Exercise prompt: A word-for-word copy of every entry below is required; the images do not belong in it.

(Page images and extracted text)
######

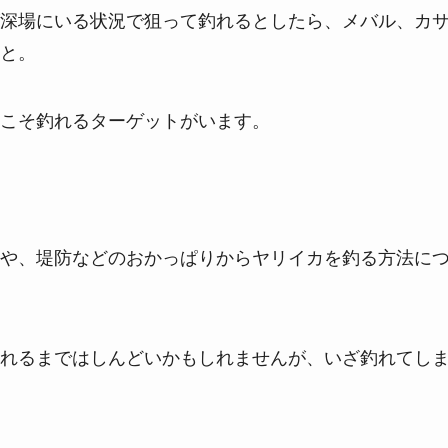
深場にいる状況で狙って釣れるとしたら、メバル、カ
と。
こそ釣れるターゲットがいます。
や、堤防などのおかっぱりからヤリイカを釣る方法に
れるまではしんどいかもしれませんが、いざ釣れてし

######

Response:
深場にいる状況で狙って釣れるとしたら、メバル、カ
と。
こそ釣れるターゲットがいます。
や、堤防などのおかっぱりからヤリイカを釣る方法に
れるまではしんどいかもしれませんが、いざ釣れてし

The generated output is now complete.